L’enregistrement s’interrompt. Il reprend brusquement.
"
C’est son nom."
"
Hein ?"
"
C’est son nom. Ils ont gravé son nom sur son dos. Avec une espèce de couteau sans dents. Regarde. "
"
Ha… ya ? Sasa… ki ? Haya Sasaki, c’est ça ? "
"
Ouais. Ça a dû leur prendre au moins une heure pour l’écrire."
*
Bruits de pas. L’enregistrement s’interrompt à nouveau. Définitivement*
*****
Trois ans qu’elle est morte. Tant mieux.
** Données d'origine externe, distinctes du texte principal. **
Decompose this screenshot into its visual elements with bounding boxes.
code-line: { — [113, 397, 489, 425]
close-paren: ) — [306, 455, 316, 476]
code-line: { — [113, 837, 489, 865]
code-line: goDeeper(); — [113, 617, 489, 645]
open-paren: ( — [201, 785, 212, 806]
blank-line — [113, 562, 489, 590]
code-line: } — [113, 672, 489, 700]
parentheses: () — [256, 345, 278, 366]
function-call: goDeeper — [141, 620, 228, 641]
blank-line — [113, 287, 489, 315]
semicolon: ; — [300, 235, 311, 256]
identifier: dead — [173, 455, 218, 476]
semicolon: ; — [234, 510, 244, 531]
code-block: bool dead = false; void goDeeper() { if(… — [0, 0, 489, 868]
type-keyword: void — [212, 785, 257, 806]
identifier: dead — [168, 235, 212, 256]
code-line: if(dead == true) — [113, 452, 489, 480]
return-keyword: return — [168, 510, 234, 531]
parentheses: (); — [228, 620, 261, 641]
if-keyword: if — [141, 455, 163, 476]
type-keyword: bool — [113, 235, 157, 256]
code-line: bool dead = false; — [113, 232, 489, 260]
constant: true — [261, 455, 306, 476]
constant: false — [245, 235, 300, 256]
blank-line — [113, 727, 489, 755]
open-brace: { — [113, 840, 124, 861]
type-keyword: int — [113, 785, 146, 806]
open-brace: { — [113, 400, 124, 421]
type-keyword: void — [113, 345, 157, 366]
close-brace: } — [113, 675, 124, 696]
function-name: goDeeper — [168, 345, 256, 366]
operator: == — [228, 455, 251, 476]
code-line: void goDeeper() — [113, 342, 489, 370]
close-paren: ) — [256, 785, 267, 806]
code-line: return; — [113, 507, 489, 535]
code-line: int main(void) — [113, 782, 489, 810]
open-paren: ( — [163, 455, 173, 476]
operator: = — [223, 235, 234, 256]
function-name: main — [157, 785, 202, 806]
Elle n’avait jamais rien apporté de bon autour d’elle. Toujours la même mine abattue, le même regard éteint. Tant mieux si elle est morte. Cela semblait si près pourtant… comme si sa mère était toujours là, assise sur ce fauteuil, à la regarder de biais. Mais elle n’y était plus.
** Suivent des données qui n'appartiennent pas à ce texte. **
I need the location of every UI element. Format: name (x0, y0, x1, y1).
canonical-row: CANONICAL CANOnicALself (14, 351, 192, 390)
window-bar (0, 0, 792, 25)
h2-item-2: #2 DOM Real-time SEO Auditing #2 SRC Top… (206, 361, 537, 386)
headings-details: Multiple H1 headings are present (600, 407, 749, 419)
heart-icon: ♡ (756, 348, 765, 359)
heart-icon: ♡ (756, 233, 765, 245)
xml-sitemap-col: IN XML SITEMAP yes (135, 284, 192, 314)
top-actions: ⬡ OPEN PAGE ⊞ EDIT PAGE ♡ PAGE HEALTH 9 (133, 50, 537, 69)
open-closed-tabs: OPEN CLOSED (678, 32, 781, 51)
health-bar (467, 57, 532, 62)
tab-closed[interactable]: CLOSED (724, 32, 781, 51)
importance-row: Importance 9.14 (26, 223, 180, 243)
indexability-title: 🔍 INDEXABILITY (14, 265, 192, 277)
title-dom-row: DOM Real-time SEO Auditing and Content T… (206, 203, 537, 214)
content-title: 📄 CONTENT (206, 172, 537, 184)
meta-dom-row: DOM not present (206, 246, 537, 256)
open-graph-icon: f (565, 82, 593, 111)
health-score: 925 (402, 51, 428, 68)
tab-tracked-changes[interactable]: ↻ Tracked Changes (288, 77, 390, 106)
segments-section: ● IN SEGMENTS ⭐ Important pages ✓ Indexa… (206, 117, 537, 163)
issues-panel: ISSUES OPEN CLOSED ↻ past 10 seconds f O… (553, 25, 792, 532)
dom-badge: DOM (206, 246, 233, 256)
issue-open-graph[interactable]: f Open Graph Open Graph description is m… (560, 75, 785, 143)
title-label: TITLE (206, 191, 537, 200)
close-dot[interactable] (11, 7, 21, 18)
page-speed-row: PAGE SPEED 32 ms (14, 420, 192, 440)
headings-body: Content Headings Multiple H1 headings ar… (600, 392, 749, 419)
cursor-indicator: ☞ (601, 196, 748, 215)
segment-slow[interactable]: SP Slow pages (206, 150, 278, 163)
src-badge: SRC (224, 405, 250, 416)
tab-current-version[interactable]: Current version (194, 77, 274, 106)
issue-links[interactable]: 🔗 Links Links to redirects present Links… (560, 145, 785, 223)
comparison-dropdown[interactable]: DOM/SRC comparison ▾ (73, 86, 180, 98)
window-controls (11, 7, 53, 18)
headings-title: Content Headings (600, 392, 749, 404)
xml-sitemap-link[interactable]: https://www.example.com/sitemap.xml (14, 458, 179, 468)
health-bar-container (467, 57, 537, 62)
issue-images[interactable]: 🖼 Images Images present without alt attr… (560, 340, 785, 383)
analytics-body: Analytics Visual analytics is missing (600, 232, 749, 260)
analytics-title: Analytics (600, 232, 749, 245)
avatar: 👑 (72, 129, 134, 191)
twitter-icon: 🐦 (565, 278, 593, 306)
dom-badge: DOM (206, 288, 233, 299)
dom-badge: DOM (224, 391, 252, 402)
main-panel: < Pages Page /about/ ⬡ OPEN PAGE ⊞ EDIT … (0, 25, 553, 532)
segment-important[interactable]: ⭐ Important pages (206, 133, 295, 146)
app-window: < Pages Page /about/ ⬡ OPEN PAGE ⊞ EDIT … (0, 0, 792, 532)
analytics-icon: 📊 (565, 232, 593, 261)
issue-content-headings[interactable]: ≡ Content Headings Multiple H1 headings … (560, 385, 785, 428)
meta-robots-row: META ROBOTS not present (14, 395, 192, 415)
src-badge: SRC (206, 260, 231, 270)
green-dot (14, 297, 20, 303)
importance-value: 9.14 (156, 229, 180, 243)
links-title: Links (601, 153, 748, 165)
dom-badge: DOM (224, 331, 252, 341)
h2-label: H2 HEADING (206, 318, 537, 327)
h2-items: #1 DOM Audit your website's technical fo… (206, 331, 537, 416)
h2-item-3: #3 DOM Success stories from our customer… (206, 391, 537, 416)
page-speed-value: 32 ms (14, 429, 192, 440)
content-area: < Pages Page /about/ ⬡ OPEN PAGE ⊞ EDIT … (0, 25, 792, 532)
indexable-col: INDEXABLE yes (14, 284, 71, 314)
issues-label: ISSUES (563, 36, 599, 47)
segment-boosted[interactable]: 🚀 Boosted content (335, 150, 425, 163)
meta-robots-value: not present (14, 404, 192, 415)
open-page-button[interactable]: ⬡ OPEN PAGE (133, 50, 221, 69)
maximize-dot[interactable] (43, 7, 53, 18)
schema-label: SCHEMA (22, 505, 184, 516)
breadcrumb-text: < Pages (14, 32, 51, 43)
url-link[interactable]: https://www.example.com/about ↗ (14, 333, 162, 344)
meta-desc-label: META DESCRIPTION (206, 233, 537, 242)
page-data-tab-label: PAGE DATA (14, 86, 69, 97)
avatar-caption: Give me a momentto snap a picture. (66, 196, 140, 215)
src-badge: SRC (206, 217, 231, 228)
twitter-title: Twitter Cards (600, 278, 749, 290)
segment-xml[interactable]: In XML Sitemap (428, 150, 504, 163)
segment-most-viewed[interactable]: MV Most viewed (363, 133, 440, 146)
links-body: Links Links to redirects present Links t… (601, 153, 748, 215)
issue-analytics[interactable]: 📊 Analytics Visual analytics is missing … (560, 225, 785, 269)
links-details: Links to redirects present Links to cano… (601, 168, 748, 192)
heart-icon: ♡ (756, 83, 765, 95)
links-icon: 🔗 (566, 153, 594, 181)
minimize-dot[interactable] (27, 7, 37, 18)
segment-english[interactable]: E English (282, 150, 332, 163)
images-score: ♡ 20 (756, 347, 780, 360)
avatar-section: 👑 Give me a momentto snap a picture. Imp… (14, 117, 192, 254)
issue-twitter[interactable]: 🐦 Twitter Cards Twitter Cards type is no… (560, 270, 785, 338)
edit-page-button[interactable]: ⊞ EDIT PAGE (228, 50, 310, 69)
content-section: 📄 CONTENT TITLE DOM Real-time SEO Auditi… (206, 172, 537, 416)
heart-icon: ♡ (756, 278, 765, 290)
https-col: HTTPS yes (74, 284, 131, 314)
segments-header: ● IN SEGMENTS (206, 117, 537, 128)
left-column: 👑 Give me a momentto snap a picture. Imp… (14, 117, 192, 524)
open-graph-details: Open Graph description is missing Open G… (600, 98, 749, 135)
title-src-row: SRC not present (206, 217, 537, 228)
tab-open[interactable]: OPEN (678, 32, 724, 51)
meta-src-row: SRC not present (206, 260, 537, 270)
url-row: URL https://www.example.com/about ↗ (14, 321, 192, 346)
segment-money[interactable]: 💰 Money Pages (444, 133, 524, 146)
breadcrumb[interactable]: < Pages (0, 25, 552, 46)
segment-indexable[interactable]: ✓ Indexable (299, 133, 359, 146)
Haya vivait avec ses deux sœurs et son frère. Leur père était souvent au travail, mais il revenait parfois pour plusieurs jours. Avec toujours des cadeaux dans les bras. Cela ne suffisait pas à excuser ses absences, mais il était là. C’était un homme puissant, rudement bâti, avec des épaules et un dos de bûcheron. Quand ils étaient jeunes, il disait qu’un jour il soulèverait leur maison pour les amener près de la plage. Ils riaient. Toujours.
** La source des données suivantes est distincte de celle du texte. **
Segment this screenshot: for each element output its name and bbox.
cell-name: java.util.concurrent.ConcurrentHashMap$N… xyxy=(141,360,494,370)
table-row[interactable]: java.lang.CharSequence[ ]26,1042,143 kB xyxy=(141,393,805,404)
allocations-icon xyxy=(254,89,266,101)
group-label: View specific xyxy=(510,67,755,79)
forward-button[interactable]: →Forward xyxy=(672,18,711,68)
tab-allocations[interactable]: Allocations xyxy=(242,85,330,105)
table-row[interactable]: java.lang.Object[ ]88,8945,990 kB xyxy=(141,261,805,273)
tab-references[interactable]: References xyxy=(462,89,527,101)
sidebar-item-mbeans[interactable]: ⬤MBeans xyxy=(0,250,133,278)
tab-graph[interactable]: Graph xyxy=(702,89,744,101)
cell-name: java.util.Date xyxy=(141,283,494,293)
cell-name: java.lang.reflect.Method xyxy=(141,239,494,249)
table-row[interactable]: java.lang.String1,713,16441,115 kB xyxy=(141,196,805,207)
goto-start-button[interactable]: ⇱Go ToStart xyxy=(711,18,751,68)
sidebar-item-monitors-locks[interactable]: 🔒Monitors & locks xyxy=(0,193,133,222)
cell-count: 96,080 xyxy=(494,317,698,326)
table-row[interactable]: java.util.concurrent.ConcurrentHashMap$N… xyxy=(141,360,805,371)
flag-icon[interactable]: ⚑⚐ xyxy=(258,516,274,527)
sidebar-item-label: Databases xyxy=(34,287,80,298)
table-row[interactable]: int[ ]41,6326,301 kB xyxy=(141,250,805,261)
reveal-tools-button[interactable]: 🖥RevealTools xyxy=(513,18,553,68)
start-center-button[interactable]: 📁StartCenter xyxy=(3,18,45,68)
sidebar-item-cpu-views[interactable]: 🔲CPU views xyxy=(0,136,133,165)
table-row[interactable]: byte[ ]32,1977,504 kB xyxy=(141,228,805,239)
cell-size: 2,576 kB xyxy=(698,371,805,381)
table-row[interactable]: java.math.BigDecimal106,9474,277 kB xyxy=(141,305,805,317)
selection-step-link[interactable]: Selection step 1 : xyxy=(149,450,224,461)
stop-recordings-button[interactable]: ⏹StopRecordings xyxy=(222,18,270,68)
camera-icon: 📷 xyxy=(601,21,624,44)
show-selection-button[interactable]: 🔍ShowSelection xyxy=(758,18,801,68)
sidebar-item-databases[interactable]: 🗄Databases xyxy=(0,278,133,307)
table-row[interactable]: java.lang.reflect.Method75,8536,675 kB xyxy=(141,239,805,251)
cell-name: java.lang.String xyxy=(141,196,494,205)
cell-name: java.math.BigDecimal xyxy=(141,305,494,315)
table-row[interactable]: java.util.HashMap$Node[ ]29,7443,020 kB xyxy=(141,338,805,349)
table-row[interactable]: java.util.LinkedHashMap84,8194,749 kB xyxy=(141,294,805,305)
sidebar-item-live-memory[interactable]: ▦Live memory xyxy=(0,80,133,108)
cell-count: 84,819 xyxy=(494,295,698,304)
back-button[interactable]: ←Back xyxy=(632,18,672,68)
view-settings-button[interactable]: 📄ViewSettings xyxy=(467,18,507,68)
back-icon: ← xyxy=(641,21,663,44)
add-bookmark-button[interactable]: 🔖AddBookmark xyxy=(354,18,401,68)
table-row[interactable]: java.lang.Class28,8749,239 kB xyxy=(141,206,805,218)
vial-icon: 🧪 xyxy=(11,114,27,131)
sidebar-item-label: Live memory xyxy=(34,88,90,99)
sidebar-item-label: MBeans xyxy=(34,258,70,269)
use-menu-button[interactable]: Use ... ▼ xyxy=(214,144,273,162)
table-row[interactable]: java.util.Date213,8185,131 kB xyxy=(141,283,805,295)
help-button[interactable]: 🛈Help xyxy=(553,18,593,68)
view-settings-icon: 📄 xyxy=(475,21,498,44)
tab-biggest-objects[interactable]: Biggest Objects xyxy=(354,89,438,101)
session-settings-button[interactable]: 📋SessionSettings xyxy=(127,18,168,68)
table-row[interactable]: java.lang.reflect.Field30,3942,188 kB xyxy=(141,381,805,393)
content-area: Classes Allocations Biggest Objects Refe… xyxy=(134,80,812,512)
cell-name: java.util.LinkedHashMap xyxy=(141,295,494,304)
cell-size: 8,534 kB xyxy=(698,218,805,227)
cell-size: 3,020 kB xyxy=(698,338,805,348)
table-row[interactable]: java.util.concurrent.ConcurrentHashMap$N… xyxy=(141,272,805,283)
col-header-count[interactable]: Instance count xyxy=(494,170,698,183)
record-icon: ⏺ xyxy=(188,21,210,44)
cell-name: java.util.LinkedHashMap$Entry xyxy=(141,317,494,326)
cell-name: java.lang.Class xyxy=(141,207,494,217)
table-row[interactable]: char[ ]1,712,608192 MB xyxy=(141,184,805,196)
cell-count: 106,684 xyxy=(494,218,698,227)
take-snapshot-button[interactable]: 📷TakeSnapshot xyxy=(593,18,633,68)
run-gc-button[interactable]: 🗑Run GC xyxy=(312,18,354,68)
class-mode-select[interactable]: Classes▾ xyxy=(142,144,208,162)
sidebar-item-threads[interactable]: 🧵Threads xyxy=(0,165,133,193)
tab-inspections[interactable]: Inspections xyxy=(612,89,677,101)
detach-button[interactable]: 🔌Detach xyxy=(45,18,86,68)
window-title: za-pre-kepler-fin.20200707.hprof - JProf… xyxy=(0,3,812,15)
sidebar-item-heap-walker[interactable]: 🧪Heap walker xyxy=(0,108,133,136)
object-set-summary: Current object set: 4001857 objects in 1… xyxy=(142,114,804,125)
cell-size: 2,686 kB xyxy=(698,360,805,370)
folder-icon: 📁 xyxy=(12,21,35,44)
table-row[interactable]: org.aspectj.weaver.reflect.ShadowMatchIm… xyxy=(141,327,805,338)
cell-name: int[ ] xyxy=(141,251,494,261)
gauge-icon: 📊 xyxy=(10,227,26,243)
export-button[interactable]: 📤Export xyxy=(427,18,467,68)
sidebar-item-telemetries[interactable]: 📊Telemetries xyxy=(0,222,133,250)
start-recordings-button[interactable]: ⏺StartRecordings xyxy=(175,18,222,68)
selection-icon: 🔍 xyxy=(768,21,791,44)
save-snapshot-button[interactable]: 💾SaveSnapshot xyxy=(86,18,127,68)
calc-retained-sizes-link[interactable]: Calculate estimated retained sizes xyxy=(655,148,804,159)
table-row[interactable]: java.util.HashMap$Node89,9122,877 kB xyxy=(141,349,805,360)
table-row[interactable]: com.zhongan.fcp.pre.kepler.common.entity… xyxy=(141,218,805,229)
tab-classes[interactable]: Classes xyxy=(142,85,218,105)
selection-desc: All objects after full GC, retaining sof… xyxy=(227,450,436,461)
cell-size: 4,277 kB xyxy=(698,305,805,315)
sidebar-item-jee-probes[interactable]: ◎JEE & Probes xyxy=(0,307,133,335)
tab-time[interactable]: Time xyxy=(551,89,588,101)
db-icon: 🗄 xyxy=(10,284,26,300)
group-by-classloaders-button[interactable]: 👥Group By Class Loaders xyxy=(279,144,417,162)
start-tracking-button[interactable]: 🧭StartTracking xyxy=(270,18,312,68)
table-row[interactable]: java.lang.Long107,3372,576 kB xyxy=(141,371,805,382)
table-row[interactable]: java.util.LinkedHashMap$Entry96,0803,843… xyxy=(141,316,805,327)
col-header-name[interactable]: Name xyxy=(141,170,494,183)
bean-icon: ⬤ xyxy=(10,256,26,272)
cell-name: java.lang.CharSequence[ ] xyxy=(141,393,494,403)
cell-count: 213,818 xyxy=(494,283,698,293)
La jeune fille porta le regard dehors. Murazaki, sa plus jeune sœur – dix ans – jouait avec leur frère aîné. Yuma. Il était beau, avec ses cheveux noirs et son grand sourire. Haya était sûre qu’il n’était pas leur vrai frère, il ne leur ressemblait pas. Il était plus pâle, plus brun. Mais elle ne lui en parlait jamais, cela le peinait.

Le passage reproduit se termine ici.